20,000 Homes Campaign houses 21,254 of Canada’s most vulnerable homeless people. CAEH launches new national effort – Built for Zero Canada – to end chronic homelessness.
Today the Canadian Alliance to End Homelessness launches a new national effort to end chronic homelessness after its 20,000 Homes Campaign successfully housed 21,254 of Canada’s most vulnerable homeless people.

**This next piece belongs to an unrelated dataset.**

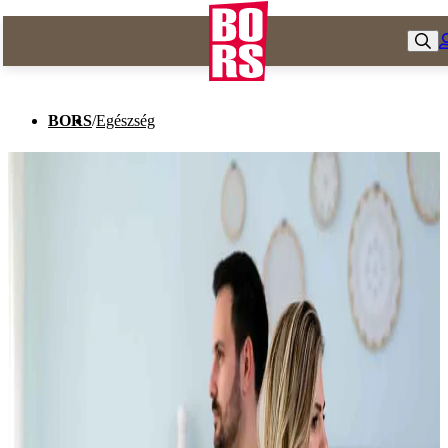
BORS
/
Egészség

Built for Zero Canada (BFZ-C) is an ambitious national change effort helping a core group of leading communities end chronic homelessness – a first step on the path to eliminating all homelessness in Canada.

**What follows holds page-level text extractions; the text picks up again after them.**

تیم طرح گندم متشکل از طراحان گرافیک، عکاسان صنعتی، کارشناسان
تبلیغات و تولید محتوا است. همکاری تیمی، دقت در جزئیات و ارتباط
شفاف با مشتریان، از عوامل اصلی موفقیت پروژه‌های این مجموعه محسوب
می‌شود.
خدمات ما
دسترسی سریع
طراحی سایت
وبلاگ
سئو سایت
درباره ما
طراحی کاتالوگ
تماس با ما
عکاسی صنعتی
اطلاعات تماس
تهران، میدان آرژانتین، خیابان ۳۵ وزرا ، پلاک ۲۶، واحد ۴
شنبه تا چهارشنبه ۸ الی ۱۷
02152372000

“Homelessness is a crisis that has lost its sense of urgency” says Tim Richter, Canadian Alliance to End Homelessness President & CEO. “The 20,000 Homes Campaign created a sense of urgency in communities across the country and helped energize efforts to end homelessness.
“Most importantly our community partners ended homelessness for 21,254 people and we learned together what it really takes to end chronic homelessness. We’ll apply those lessons through Built for Zero Canada to help communities across Canada end chronic homelessness.”
BFZ-C uses a structured, supportive and data-driven approach that focuses on optimizing local homeless systems, accelerating the adoption of proven practices and driving continuous improvement.
“Communities are using real-time, person-specific data on everyone experiencing homelessness to build more coordinated homeless systems and reduce chronic homelessness,” says Marie Morrison, 20,000 Homes Campaign Director, and now Director of Built for Zero Canada. “This relentless data-driven performance improvement approach is getting results and showing that together, we can end chronic homelessness.”
The City of Kawartha Lakes and County of Haliburton, a region of 90,200 in central Ontario, is an example of the kind of success in ending chronic homelessness that’s possible. Kawartha Lakes and Haliburton have reduced chronic homelessness 51% in the last six months. Community leaders credit the 20,000 Homes Campaign for their progress.
“We wouldn’t be where we are without it,” says Michelle Corley, Program Supervisor, Housing Help Division, City of Kawartha Lakes, about joining the 20,000 Homes Campaign. “The resources and expertise we have available at our fingertips has been great. But also the peer support, the knowledge and experience sharing from other communities has been a huge support for us.”
Core elements of the 20,000 Homes Campaign and Built for Zero Canada are embedded in Canada’s new homelessness strategy, Reaching Home, which launches in April. The 20,000 Homes Campaign was supported by a grant from Employment and Social Development Canada.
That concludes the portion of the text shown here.